Tuesday, July 10, 2012

I have a right!!

This morning, I overheard some social media mockery of an old 2010 European Union idea to grant vacation trips as a "right":
Under the scheme, British pensioners could be given cut-price trips to Spain, while Greek teenagers could be taken around disused mills in Manchester to experience the cultural diversity of Europe.
I don't know what became of the idea, but I don't object to it. In general, I believe that the more rights we recognize, the richer we are.

Those who disagree, are likely under the mistaken idea that human rights are something inalienable and endowed by a creator. Precious (and exquisite) as this idea might be, it is merely an intellectual construct, like tzimtzum or the Christian idea that God made himself into a man to give us the ability to satisfy a debt to him. However, long lasting and powerful those constructs might be, they don't correspond to anything that actually happened. God didn't literally constrict himself to make the universe just as he didn't literally endow us with a small set of rights, rights that magically happened to have been prized by 18th century men, to the exclusion of rights valued by people who live in our century.

In reality, rights are endowed (and revoked)  by communities, not God. As the Founding Fathers surely realized saying something "came from God " gives it more power. (Old trick.) But flowery rhetoric aside, they weren't making a statement about the real nature of things.

As they knew (because they created it themselves) there is nothing inevitable or final about the Bill of Rights, or any other list of rights.

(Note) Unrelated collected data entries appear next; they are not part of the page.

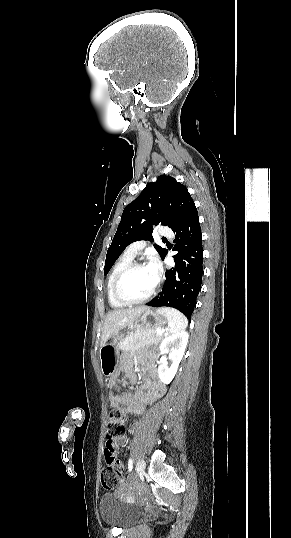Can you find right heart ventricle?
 <instances>
[{
  "label": "right heart ventricle",
  "instance_id": "right-heart-ventricle-1",
  "mask_svg": "<svg viewBox=\"0 0 291 538\" xmlns=\"http://www.w3.org/2000/svg\"><path fill=\"white\" fill-rule=\"evenodd\" d=\"M134 257L129 256L127 253H123L113 264L106 284V293L107 298L109 301V304L114 308H121L125 306V304L120 303L116 300L113 294V284L116 276L126 267L128 266L132 261Z\"/></svg>",
  "mask_w": 291,
  "mask_h": 538
}]
</instances>
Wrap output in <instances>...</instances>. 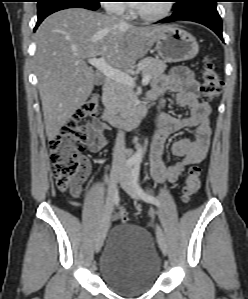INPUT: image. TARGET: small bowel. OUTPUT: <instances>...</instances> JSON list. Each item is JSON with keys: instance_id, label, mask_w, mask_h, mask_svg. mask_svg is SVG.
<instances>
[{"instance_id": "1", "label": "small bowel", "mask_w": 248, "mask_h": 299, "mask_svg": "<svg viewBox=\"0 0 248 299\" xmlns=\"http://www.w3.org/2000/svg\"><path fill=\"white\" fill-rule=\"evenodd\" d=\"M167 92L174 93L177 105L187 108L189 113L184 117H174L162 113L157 116L154 139L149 150V169L157 182L177 181L186 167L202 162L210 147L209 116L211 109L208 104L199 100V83L193 73L186 68H176L154 84L149 98L156 100ZM190 128L195 129L194 139L175 140L171 151L179 159L167 166L162 159L167 136ZM86 129L88 150L92 153H99L107 144L108 125L99 119H94ZM84 163L88 172L90 163L86 159ZM117 217L118 214L113 215V219Z\"/></svg>"}]
</instances>
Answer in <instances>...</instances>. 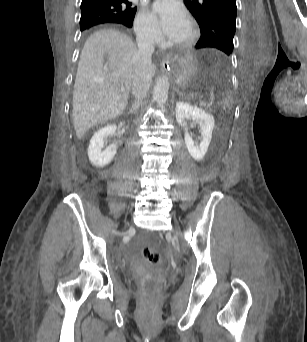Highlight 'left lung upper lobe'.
Masks as SVG:
<instances>
[{
    "label": "left lung upper lobe",
    "mask_w": 307,
    "mask_h": 342,
    "mask_svg": "<svg viewBox=\"0 0 307 342\" xmlns=\"http://www.w3.org/2000/svg\"><path fill=\"white\" fill-rule=\"evenodd\" d=\"M184 3L201 30L196 49L216 48L227 55L232 54L236 31V0H184Z\"/></svg>",
    "instance_id": "obj_1"
}]
</instances>
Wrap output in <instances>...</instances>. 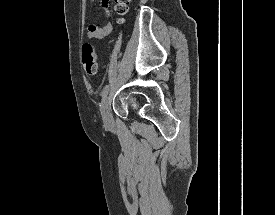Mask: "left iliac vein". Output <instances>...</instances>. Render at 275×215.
<instances>
[{"label": "left iliac vein", "mask_w": 275, "mask_h": 215, "mask_svg": "<svg viewBox=\"0 0 275 215\" xmlns=\"http://www.w3.org/2000/svg\"><path fill=\"white\" fill-rule=\"evenodd\" d=\"M100 111H101L104 126L106 128H111L113 125V118L109 109V100L107 97H104L100 106Z\"/></svg>", "instance_id": "left-iliac-vein-1"}]
</instances>
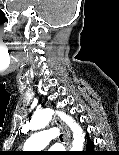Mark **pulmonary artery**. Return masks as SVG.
Listing matches in <instances>:
<instances>
[{"label": "pulmonary artery", "instance_id": "e3ab8cb5", "mask_svg": "<svg viewBox=\"0 0 119 155\" xmlns=\"http://www.w3.org/2000/svg\"><path fill=\"white\" fill-rule=\"evenodd\" d=\"M58 136V131L54 128L42 130L34 133L24 143V148L30 151H38L45 148L49 142Z\"/></svg>", "mask_w": 119, "mask_h": 155}]
</instances>
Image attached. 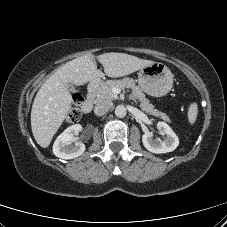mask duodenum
Instances as JSON below:
<instances>
[{
    "instance_id": "410a0bca",
    "label": "duodenum",
    "mask_w": 227,
    "mask_h": 227,
    "mask_svg": "<svg viewBox=\"0 0 227 227\" xmlns=\"http://www.w3.org/2000/svg\"><path fill=\"white\" fill-rule=\"evenodd\" d=\"M101 82L100 78H96L90 82L87 89V95L82 105L84 113L88 114L91 112L94 105L95 92Z\"/></svg>"
}]
</instances>
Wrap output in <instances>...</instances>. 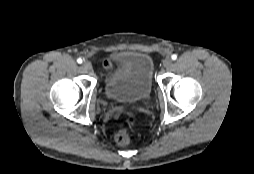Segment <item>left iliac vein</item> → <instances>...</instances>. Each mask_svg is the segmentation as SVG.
Segmentation results:
<instances>
[{
	"label": "left iliac vein",
	"mask_w": 254,
	"mask_h": 174,
	"mask_svg": "<svg viewBox=\"0 0 254 174\" xmlns=\"http://www.w3.org/2000/svg\"><path fill=\"white\" fill-rule=\"evenodd\" d=\"M163 65L165 68L169 69L172 66V59L171 58H166L163 62Z\"/></svg>",
	"instance_id": "left-iliac-vein-1"
}]
</instances>
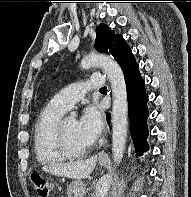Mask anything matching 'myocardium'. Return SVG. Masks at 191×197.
<instances>
[{
	"label": "myocardium",
	"mask_w": 191,
	"mask_h": 197,
	"mask_svg": "<svg viewBox=\"0 0 191 197\" xmlns=\"http://www.w3.org/2000/svg\"><path fill=\"white\" fill-rule=\"evenodd\" d=\"M55 141L60 152L69 159L81 158L89 151L90 146H87L81 150H73L67 141L65 131V119L60 120L55 130Z\"/></svg>",
	"instance_id": "1"
}]
</instances>
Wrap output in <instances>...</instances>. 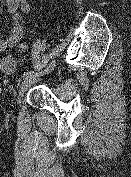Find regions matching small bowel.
Wrapping results in <instances>:
<instances>
[{
  "mask_svg": "<svg viewBox=\"0 0 131 177\" xmlns=\"http://www.w3.org/2000/svg\"><path fill=\"white\" fill-rule=\"evenodd\" d=\"M6 6L10 15V34L6 39L0 38V52L5 51L19 44L25 36L22 25V16L30 11V5L27 0H6ZM27 48L25 42L20 44V50Z\"/></svg>",
  "mask_w": 131,
  "mask_h": 177,
  "instance_id": "small-bowel-1",
  "label": "small bowel"
}]
</instances>
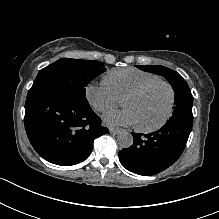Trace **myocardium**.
<instances>
[{"instance_id": "obj_1", "label": "myocardium", "mask_w": 219, "mask_h": 219, "mask_svg": "<svg viewBox=\"0 0 219 219\" xmlns=\"http://www.w3.org/2000/svg\"><path fill=\"white\" fill-rule=\"evenodd\" d=\"M158 84H163V85L167 86V88L169 89V92H170V102H169V106H168L166 115L164 116L163 120L160 123H158L157 125L150 126V127L138 125L137 129L141 132H145V133L154 132V131L160 130L161 128H163L167 124V122L169 121V119L172 116L174 105H175V98H176L175 90L170 82L163 80V79H157V80H153V81H149L147 83H144L143 85H141L138 88L134 89L133 91L129 92L124 97V99L136 97V96L142 94L143 92H145L147 89H149L155 85H158Z\"/></svg>"}]
</instances>
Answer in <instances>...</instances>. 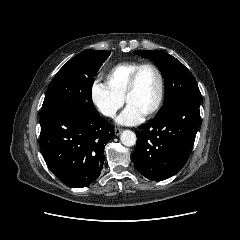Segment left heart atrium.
Listing matches in <instances>:
<instances>
[{
	"instance_id": "1",
	"label": "left heart atrium",
	"mask_w": 240,
	"mask_h": 240,
	"mask_svg": "<svg viewBox=\"0 0 240 240\" xmlns=\"http://www.w3.org/2000/svg\"><path fill=\"white\" fill-rule=\"evenodd\" d=\"M143 119V113L133 105L128 104L127 107L117 118L120 125H136Z\"/></svg>"
}]
</instances>
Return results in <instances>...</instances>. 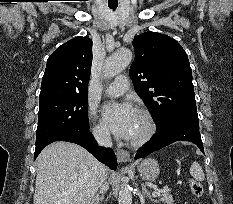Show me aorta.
<instances>
[{
	"mask_svg": "<svg viewBox=\"0 0 233 204\" xmlns=\"http://www.w3.org/2000/svg\"><path fill=\"white\" fill-rule=\"evenodd\" d=\"M132 52L129 49H120L110 55L104 65V77L111 78L121 73L131 62ZM119 204H132V189L127 179H123L118 197Z\"/></svg>",
	"mask_w": 233,
	"mask_h": 204,
	"instance_id": "aorta-1",
	"label": "aorta"
}]
</instances>
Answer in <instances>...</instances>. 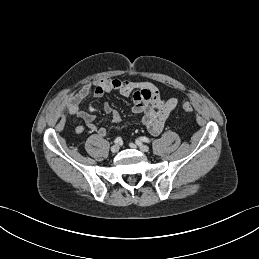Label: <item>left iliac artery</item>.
Masks as SVG:
<instances>
[{"label":"left iliac artery","instance_id":"obj_1","mask_svg":"<svg viewBox=\"0 0 259 259\" xmlns=\"http://www.w3.org/2000/svg\"><path fill=\"white\" fill-rule=\"evenodd\" d=\"M139 139L143 142L150 143V140L147 137H140Z\"/></svg>","mask_w":259,"mask_h":259}]
</instances>
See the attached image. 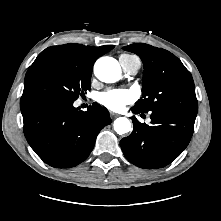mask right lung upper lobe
Masks as SVG:
<instances>
[{
  "label": "right lung upper lobe",
  "mask_w": 221,
  "mask_h": 221,
  "mask_svg": "<svg viewBox=\"0 0 221 221\" xmlns=\"http://www.w3.org/2000/svg\"><path fill=\"white\" fill-rule=\"evenodd\" d=\"M114 46H101V47H91L85 46L81 44H65L60 46H51L44 51H42L31 65L29 70L27 71L25 81L29 75V73L39 64L44 61L52 60V59H63L70 60L76 62L86 68L92 69L93 64L97 58L104 55ZM25 86V82H24ZM29 99L24 95H22L20 100V106L25 105Z\"/></svg>",
  "instance_id": "obj_1"
}]
</instances>
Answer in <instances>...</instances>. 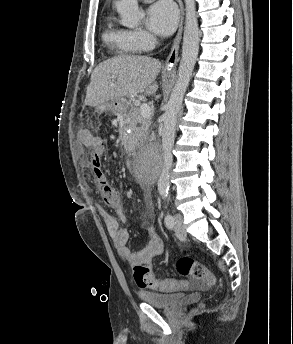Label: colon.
I'll return each instance as SVG.
<instances>
[{
	"mask_svg": "<svg viewBox=\"0 0 293 344\" xmlns=\"http://www.w3.org/2000/svg\"><path fill=\"white\" fill-rule=\"evenodd\" d=\"M103 150V142L96 145V154H101ZM99 166L98 161H93V167ZM97 184L100 195L109 207L116 208L121 205L120 193L110 184L106 176L101 173L97 176ZM176 269L178 273L185 278H190L194 282L206 281L213 282L214 278L208 273L206 267L191 257H181L177 260ZM133 278L140 288H152L163 291H171L181 289L186 284L177 279L159 280L155 277L151 264L137 265L133 268Z\"/></svg>",
	"mask_w": 293,
	"mask_h": 344,
	"instance_id": "1",
	"label": "colon"
}]
</instances>
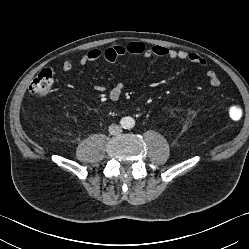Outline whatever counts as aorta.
<instances>
[{
  "label": "aorta",
  "mask_w": 249,
  "mask_h": 249,
  "mask_svg": "<svg viewBox=\"0 0 249 249\" xmlns=\"http://www.w3.org/2000/svg\"><path fill=\"white\" fill-rule=\"evenodd\" d=\"M123 128L125 129H131L135 125V120L132 117H124L121 121Z\"/></svg>",
  "instance_id": "aorta-1"
}]
</instances>
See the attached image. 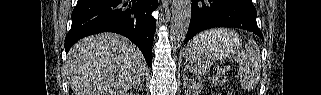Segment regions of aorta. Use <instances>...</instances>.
Wrapping results in <instances>:
<instances>
[{"label":"aorta","instance_id":"762f6f07","mask_svg":"<svg viewBox=\"0 0 321 95\" xmlns=\"http://www.w3.org/2000/svg\"><path fill=\"white\" fill-rule=\"evenodd\" d=\"M191 0H173L170 38L174 45L181 44L188 32L191 19Z\"/></svg>","mask_w":321,"mask_h":95}]
</instances>
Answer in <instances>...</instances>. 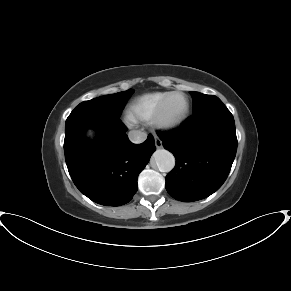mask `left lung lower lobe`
I'll return each instance as SVG.
<instances>
[{"label": "left lung lower lobe", "mask_w": 291, "mask_h": 291, "mask_svg": "<svg viewBox=\"0 0 291 291\" xmlns=\"http://www.w3.org/2000/svg\"><path fill=\"white\" fill-rule=\"evenodd\" d=\"M176 158L166 176L173 198L191 202L217 191L225 182L237 150L233 115L222 103L195 114L181 127L160 136Z\"/></svg>", "instance_id": "left-lung-lower-lobe-1"}]
</instances>
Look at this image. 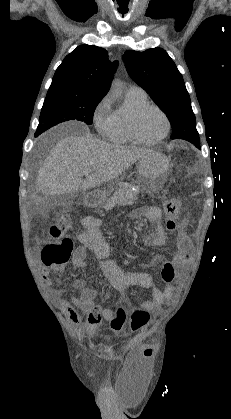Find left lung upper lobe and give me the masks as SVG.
Segmentation results:
<instances>
[{
    "instance_id": "left-lung-upper-lobe-1",
    "label": "left lung upper lobe",
    "mask_w": 231,
    "mask_h": 419,
    "mask_svg": "<svg viewBox=\"0 0 231 419\" xmlns=\"http://www.w3.org/2000/svg\"><path fill=\"white\" fill-rule=\"evenodd\" d=\"M123 60L128 74L167 114L171 139L199 143L196 119L183 77L174 61L162 48L144 52L126 51Z\"/></svg>"
}]
</instances>
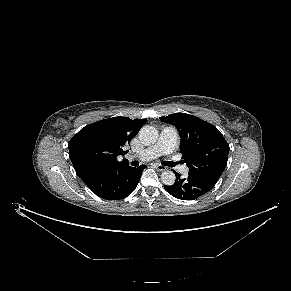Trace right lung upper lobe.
Segmentation results:
<instances>
[{"mask_svg": "<svg viewBox=\"0 0 291 291\" xmlns=\"http://www.w3.org/2000/svg\"><path fill=\"white\" fill-rule=\"evenodd\" d=\"M147 119L113 117L82 128L68 143L69 157L81 179L100 169H116L128 164L117 156L139 132Z\"/></svg>", "mask_w": 291, "mask_h": 291, "instance_id": "cb5924a9", "label": "right lung upper lobe"}]
</instances>
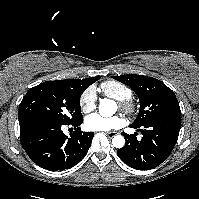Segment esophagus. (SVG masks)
<instances>
[{
  "mask_svg": "<svg viewBox=\"0 0 199 199\" xmlns=\"http://www.w3.org/2000/svg\"><path fill=\"white\" fill-rule=\"evenodd\" d=\"M106 134L108 137L112 138L113 136L116 135V132H107Z\"/></svg>",
  "mask_w": 199,
  "mask_h": 199,
  "instance_id": "obj_1",
  "label": "esophagus"
}]
</instances>
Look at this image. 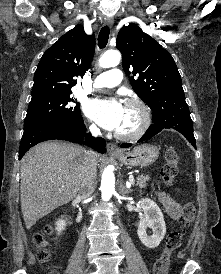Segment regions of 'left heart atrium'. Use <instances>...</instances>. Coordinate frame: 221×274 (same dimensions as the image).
Here are the masks:
<instances>
[{"instance_id":"39dd6f15","label":"left heart atrium","mask_w":221,"mask_h":274,"mask_svg":"<svg viewBox=\"0 0 221 274\" xmlns=\"http://www.w3.org/2000/svg\"><path fill=\"white\" fill-rule=\"evenodd\" d=\"M86 115L107 130H117L124 107L117 99H91L85 105Z\"/></svg>"}]
</instances>
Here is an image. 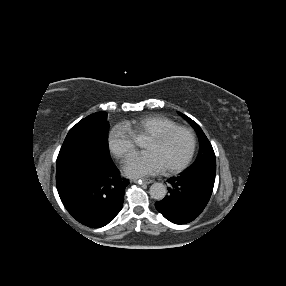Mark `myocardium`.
Returning a JSON list of instances; mask_svg holds the SVG:
<instances>
[{
  "label": "myocardium",
  "mask_w": 286,
  "mask_h": 286,
  "mask_svg": "<svg viewBox=\"0 0 286 286\" xmlns=\"http://www.w3.org/2000/svg\"><path fill=\"white\" fill-rule=\"evenodd\" d=\"M180 131H186V132H188L191 135V138H192L191 149H190L188 155L186 156V158L182 162H180V163H178L176 165H173V166H169V167L163 168L164 172L174 173V172L181 171L185 167L188 166V164L191 162V160H192V158H193V156L195 154V151H196V146H197L196 133L194 132L193 129H191L189 127L179 126V127H176V128L163 130L161 132L155 133V134H153V135L148 137V139H150V140H154V141L160 142V141H163V140L169 138L170 136H172L175 133L180 132Z\"/></svg>",
  "instance_id": "f54148a6"
}]
</instances>
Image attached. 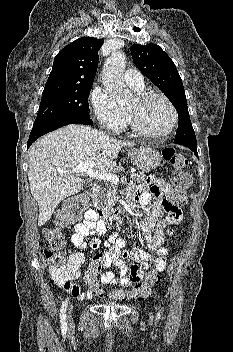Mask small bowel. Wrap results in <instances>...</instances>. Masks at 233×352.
I'll use <instances>...</instances> for the list:
<instances>
[{
	"instance_id": "small-bowel-1",
	"label": "small bowel",
	"mask_w": 233,
	"mask_h": 352,
	"mask_svg": "<svg viewBox=\"0 0 233 352\" xmlns=\"http://www.w3.org/2000/svg\"><path fill=\"white\" fill-rule=\"evenodd\" d=\"M169 194V185L156 177L148 178L146 183L130 191V197L142 206H147L151 199L155 198L150 214L141 222L148 250H142L137 245H133L129 251L124 250L125 240L117 232H113L104 242L103 267L115 265L119 276H116L113 271H106L101 275L103 284L128 287L139 282L143 273L147 270L148 262L152 259L153 254L156 255L154 265L161 269L165 267L168 249L162 246L164 230L168 226L178 224L182 219L181 208L169 203ZM105 231L106 226L98 220L97 213L88 210L83 221L75 225L71 242L76 248L93 253L100 246V240L95 236L102 235ZM125 258L133 259L137 264L128 266L123 261ZM84 261L85 255L83 252L71 253L68 256V262L74 270L72 276L64 281L56 280L58 285L79 300H89L93 297L90 291H81L80 287L74 282L81 276L80 268Z\"/></svg>"
}]
</instances>
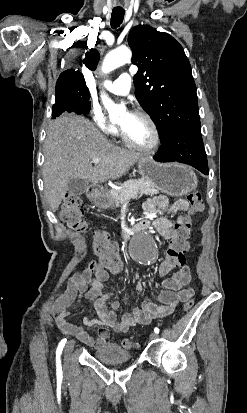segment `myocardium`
Listing matches in <instances>:
<instances>
[{
	"instance_id": "myocardium-1",
	"label": "myocardium",
	"mask_w": 247,
	"mask_h": 413,
	"mask_svg": "<svg viewBox=\"0 0 247 413\" xmlns=\"http://www.w3.org/2000/svg\"><path fill=\"white\" fill-rule=\"evenodd\" d=\"M139 116H140L141 118L145 119V120L149 123V125L151 126V128L154 130L155 138H154L153 142L150 143V144H141V143H138V142L134 141L133 139H131V138L120 128V134H121L122 140L124 141V143H125L128 147L133 148V149H135V150H137V151L149 152V151H152V150L157 149V148L161 145L162 139H163L161 129L159 128V126L156 124V122L154 121V119H153L148 113H146V112H144V111H141V112L139 113Z\"/></svg>"
}]
</instances>
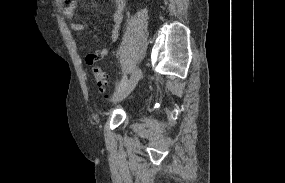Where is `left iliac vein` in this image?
Here are the masks:
<instances>
[{"mask_svg": "<svg viewBox=\"0 0 285 183\" xmlns=\"http://www.w3.org/2000/svg\"><path fill=\"white\" fill-rule=\"evenodd\" d=\"M141 69L137 67L131 74L129 80L126 82L125 86L116 92L115 97L113 98V103H117L125 99L131 91L135 88L138 81L141 78Z\"/></svg>", "mask_w": 285, "mask_h": 183, "instance_id": "obj_1", "label": "left iliac vein"}]
</instances>
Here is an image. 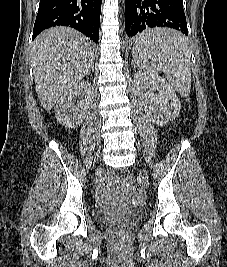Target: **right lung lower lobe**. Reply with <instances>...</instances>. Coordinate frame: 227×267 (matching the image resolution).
I'll list each match as a JSON object with an SVG mask.
<instances>
[{
	"mask_svg": "<svg viewBox=\"0 0 227 267\" xmlns=\"http://www.w3.org/2000/svg\"><path fill=\"white\" fill-rule=\"evenodd\" d=\"M102 0H40L33 29L34 39L53 26H70L97 43Z\"/></svg>",
	"mask_w": 227,
	"mask_h": 267,
	"instance_id": "98d812e1",
	"label": "right lung lower lobe"
}]
</instances>
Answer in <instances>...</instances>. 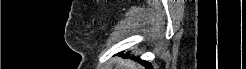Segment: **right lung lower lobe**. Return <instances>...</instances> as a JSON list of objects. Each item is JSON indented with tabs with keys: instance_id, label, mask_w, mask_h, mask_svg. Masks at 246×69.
I'll use <instances>...</instances> for the list:
<instances>
[{
	"instance_id": "right-lung-lower-lobe-1",
	"label": "right lung lower lobe",
	"mask_w": 246,
	"mask_h": 69,
	"mask_svg": "<svg viewBox=\"0 0 246 69\" xmlns=\"http://www.w3.org/2000/svg\"><path fill=\"white\" fill-rule=\"evenodd\" d=\"M143 63H144V61H143ZM145 66H147L148 68H151L150 65H147V63L145 64Z\"/></svg>"
}]
</instances>
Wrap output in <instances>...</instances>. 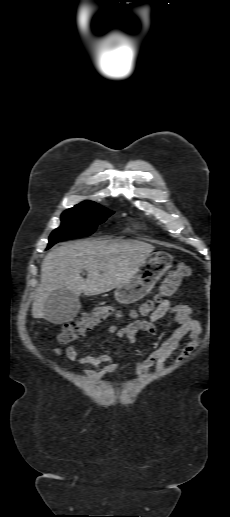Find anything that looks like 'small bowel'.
I'll use <instances>...</instances> for the list:
<instances>
[{"label":"small bowel","mask_w":230,"mask_h":517,"mask_svg":"<svg viewBox=\"0 0 230 517\" xmlns=\"http://www.w3.org/2000/svg\"><path fill=\"white\" fill-rule=\"evenodd\" d=\"M170 315L173 316L174 320L179 324V327L157 349L138 361V376H143L152 366H157L159 369H162L165 361L175 353L184 342L185 345L177 356L176 362L181 363L190 356L199 343L200 332V325L192 316V308L183 302L172 304L169 300H164L151 313L148 320H134L123 327H118L113 324L107 328L108 334L118 339H126L130 344H134L136 342V334L139 331L154 334L159 322ZM54 353L64 360L87 365L90 367V369L86 371L87 375L93 378H100L118 366V363L107 354L80 357L75 344L65 349L55 348Z\"/></svg>","instance_id":"small-bowel-1"}]
</instances>
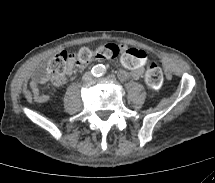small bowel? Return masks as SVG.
Instances as JSON below:
<instances>
[{
  "label": "small bowel",
  "instance_id": "small-bowel-1",
  "mask_svg": "<svg viewBox=\"0 0 215 183\" xmlns=\"http://www.w3.org/2000/svg\"><path fill=\"white\" fill-rule=\"evenodd\" d=\"M125 49V46H122ZM148 59V52L145 48L137 45H130L120 55V62L125 68L118 71L120 80H127L128 78L139 79L143 76L144 65ZM74 64L69 66L67 76L73 72ZM66 77L57 78L49 74V72H41L34 76L30 82V91L36 102L43 103L48 100V96L40 92L39 88L50 82L55 86L64 83Z\"/></svg>",
  "mask_w": 215,
  "mask_h": 183
}]
</instances>
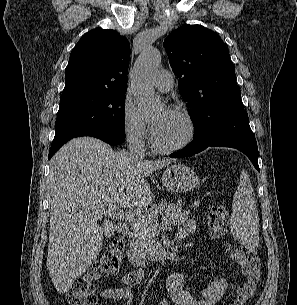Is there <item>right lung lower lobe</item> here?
I'll use <instances>...</instances> for the list:
<instances>
[{
	"label": "right lung lower lobe",
	"instance_id": "98d812e1",
	"mask_svg": "<svg viewBox=\"0 0 297 305\" xmlns=\"http://www.w3.org/2000/svg\"><path fill=\"white\" fill-rule=\"evenodd\" d=\"M79 136L96 137L111 145L120 144L125 140L124 132H114V131H89V132L83 133ZM61 146L54 147V148L51 147L48 158L51 159V157L56 153L57 150H59L61 148Z\"/></svg>",
	"mask_w": 297,
	"mask_h": 305
}]
</instances>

Rights are created, propagated, and accepted by a community  for its own relative reasons. Though of course we hope and pray the rights we prize are left alone, realistically speaking nothing stops another community from abrogating or amending the list as it sees fit.  (Even the Bill of Rights is subject to this: Article V of the U.S Constitution anticipates that we may one day wish to change things.)

The reality is that any society can choose to grant its members anything it wishes to grant them. It can also draw the line wherever it wishes. My shul, for example, has decided that all members are entitled to an aliya every year. This decision, technically, has created a right, the right to an annual aliya. In Europe, the "members" apparently were close to deciding that everyone is entitled to a paid vacation. That's their prerogative.